The news, thanks to CNN, Fox and every other round-the-clock news service, spread faster than sound, itself. Tourists stopped coming. Conventions were cancelled. Distant relatives elected to keep it that way. Distant.
Then came Mad Cow, swine flu and the great recession or depression, depending on whether you still held a job or not. Toronto the Good was still Toronto the Good, if only you could see through the misplaced panic.
But this year, this month, this week, something changed. At least, I think it did.
Instead of trashing Toronto, Americans and Brits and Australians — even fellow Canadians who had, until now, never set foot in Ontario — seem absolutely charmed by the city.
Britain’s Paul Casey, ranked No. 8 in the world of golf, and much higher than that by friends such as Mike Weir, has only one complaint about Toronto: The traffic.
Otherwise … “I really like it,” he said on the eve of the $5.1-million Canadian Open.
“Everybody seems very relaxed here. It’s a much bigger city than I expected. It’s like a mini-New York.”
He went on: “I love the sort of people I’ve met. Great attitudes. It’s got a cross between an American and European sort of flavour. I’ve been living in Yorkville and I went for a jog (Tuesday) and got to see some of the old houses around the north side of Toronto, which is beautiful.”
Defending Canadian Open champ Nathan Green always seems to play his best golf in the GTA — be it the Hamilton Golf and Country Club or Glen Abbey, where he won in 2009.
“I like being up here,” said the Aussie. “We look forward to our week in Canada. We seem to get out more when we’re in Toronto. There’s always something to do. It’s just a good fun week and I think that’s sort of reflected in the golf I’ve played up here.”
Two Golf Channel technicians sharing the same shuttle bus Wednesday were taken aback by Bloor West Village, like it was some kind of urban Disney World, which is neat, because one of the techies was from Orlando.
Then there was this volunteer shuttle driver from Victoria, B.C. While he’d grown up in the Islington/Kingsway area, his wife had never visited Ontario.
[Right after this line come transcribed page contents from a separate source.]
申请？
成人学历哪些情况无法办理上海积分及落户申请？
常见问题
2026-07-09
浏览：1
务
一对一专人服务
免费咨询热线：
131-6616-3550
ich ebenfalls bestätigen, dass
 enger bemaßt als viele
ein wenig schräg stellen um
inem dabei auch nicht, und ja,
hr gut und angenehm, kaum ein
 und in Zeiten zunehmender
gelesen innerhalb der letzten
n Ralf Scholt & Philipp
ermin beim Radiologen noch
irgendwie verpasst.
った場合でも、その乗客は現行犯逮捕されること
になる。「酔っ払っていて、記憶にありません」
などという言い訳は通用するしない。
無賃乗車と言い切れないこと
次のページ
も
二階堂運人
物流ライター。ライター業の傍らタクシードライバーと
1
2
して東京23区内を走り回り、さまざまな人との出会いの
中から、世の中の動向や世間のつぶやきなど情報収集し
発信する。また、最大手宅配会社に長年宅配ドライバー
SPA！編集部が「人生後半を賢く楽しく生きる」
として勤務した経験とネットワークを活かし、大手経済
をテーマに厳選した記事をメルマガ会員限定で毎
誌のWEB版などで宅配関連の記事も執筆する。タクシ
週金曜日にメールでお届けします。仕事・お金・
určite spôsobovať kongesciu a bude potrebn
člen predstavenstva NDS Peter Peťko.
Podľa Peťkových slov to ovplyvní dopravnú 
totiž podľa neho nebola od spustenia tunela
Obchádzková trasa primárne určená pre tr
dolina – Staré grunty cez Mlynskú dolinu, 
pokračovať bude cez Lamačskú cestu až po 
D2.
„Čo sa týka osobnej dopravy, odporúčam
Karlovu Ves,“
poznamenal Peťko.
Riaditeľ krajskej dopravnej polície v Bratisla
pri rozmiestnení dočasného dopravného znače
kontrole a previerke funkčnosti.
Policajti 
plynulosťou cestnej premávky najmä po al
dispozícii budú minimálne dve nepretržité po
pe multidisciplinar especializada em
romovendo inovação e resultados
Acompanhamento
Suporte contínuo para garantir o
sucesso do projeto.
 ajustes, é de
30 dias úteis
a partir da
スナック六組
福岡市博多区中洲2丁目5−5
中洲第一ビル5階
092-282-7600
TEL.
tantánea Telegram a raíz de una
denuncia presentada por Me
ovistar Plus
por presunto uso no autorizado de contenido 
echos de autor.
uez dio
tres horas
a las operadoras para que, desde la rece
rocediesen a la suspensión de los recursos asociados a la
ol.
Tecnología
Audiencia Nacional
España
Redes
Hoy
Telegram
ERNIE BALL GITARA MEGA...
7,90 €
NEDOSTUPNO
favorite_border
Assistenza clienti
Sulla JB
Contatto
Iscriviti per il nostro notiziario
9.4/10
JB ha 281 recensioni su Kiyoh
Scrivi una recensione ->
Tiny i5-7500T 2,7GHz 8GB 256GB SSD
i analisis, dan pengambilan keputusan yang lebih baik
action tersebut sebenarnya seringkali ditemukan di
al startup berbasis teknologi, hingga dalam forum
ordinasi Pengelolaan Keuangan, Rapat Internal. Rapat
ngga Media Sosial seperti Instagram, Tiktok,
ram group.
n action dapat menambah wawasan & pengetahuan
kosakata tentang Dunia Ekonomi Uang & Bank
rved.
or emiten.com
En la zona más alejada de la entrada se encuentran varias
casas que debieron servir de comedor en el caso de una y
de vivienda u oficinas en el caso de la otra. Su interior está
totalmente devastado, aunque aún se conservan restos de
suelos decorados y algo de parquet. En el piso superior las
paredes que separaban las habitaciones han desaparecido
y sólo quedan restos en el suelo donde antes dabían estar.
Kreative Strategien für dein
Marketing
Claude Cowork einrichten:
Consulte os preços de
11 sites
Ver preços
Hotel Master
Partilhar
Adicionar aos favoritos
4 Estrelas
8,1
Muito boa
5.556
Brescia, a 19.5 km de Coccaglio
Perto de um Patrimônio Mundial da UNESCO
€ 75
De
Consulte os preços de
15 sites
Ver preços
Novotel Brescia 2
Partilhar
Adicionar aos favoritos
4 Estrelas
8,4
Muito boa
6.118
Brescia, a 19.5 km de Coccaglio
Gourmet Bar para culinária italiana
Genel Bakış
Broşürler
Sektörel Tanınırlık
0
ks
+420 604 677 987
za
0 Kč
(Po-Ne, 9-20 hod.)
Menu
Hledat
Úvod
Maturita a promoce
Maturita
Anyway, they decided to make a holiday of it — him shuttling golfers and the missus helping out on the course. One gets the impression she might not want to leave.
As for St. George’s itself, here’s what last week’s Reno-Tahoe Open winner, Matt Bettencourt, of Alameda Calif., had to say about the course following Wednesday’s pro-am:
“St. George’s is one of the top golf courses we’re going to play all year on the PGA Tour,” Bettencourt said. “It’s arguably one of the top two.”
We’re guessing Augusta is the other one.
“This place is phenomenal,” he continued. “I’d love to see a tournament here for quite a few years.”
Golf Canada organizers, meanwhile, expect the 2010 Canadian Open will inject $25 million into our local economy.
All the goodwill that comes with it? I hate to be corny, but okay, the word is: “Priceless.”